Tea at the beach … quite a few years ago!

The Library of Congress has again turned up a jewel of an old teatime photo, and this one is from the Jewel Box Tea Garden in Tampa, Florida, taken October 19, 1923. I was a little concerned about the women wearing long-sleeved dresses and hats at an outdoor tea in Florida until I realized the tea was held in October. That not only made it okay but also made it seem like quite a lovely idea! The summary on the Library of Congress website says simply, "Women having a tea party around fountain."

I was trying to learn more about this tea garden when I came across a postcard of a similar scene, only this one is tinted. You can check it out here and note the particularly *interesting* outfit one of the women in the foreground is wearing!

Another website revealed this tea party scene was staged in "Plant Park,"which was an attraction of the Tampa Bay Hotel. The word "Plant," I learned, doesn't refer to horticulture but to Henry B. Plant, a railroad magnate who built this luxurious hotel in the sands of Tampa in 1891. Since 1933, the Tampa Bay Hotel has been home of the Henry B. Plant Museum and the University of Tampa, and the building is a National Historic Landmark. This definitely looks like a place to visit for anyone traveling in the Tampa Bay area!


  1. This was likely quite the event to attend, looks like the ladies are enjoying themselves.

  2. That is very interesting ! I have not heard of the museum but I am close enough to check it out!

  3. You share the best information, Angela!

  4. Love all the hats!
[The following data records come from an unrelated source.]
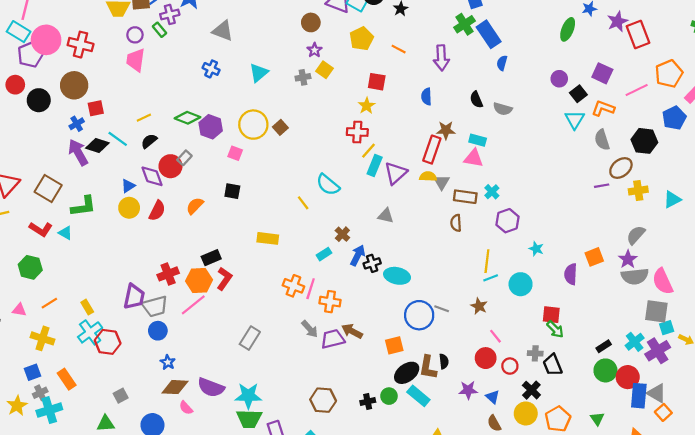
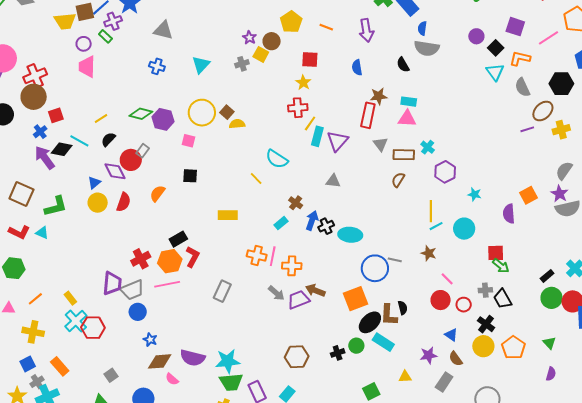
brown circle: (311, 22) -> (272, 41), moved
red cross: (81, 45) -> (35, 76), moved, turned -30
gray semicircle: (503, 109) -> (427, 48), moved, size x1.4
yellow semicircle: (428, 176) -> (237, 124), moved
brown semicircle: (456, 223) -> (398, 180), turned 42
pink line: (193, 305) -> (167, 284), turned 35
gray rectangle: (250, 338) -> (222, 291), moved
orange square: (394, 345) -> (355, 299), size x1.4
purple star: (468, 390) -> (429, 355), moved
I always say I was born too late!

  5. How I would have love having tea here many years ago. What a fun find! Loved the costume too. I am guessing she was part of the entertainment as there were musicians around her.

  6. What an amazing story - and amazing photos! I would have enjoyed going to this tea.

    What's also amazing is how "early" this was (1923) in Florida history (so much was still swampland and undiscovered) It's neat that these celebrants were bringing in the custom of tea, maybe they were transplants from Boston?

    So many of the early settlers of Florida that we studied were part of the railroad industry (Henry Flagler, Mr. Plant) Small world story: in Miami in the early sixties, everyone knew everyone in the neighborhood and in our neighborhood, we had the Plant family living on the corner. I'm fairly certain they were descendants of the Plant's from Tampa, at least that's what I'm remembering from my early Florida history.

    I just love all your stories and photos, Angela - you are remarkable! Thanks again, Joanie

  7. Very interesting. It would have been lovely to have tea there.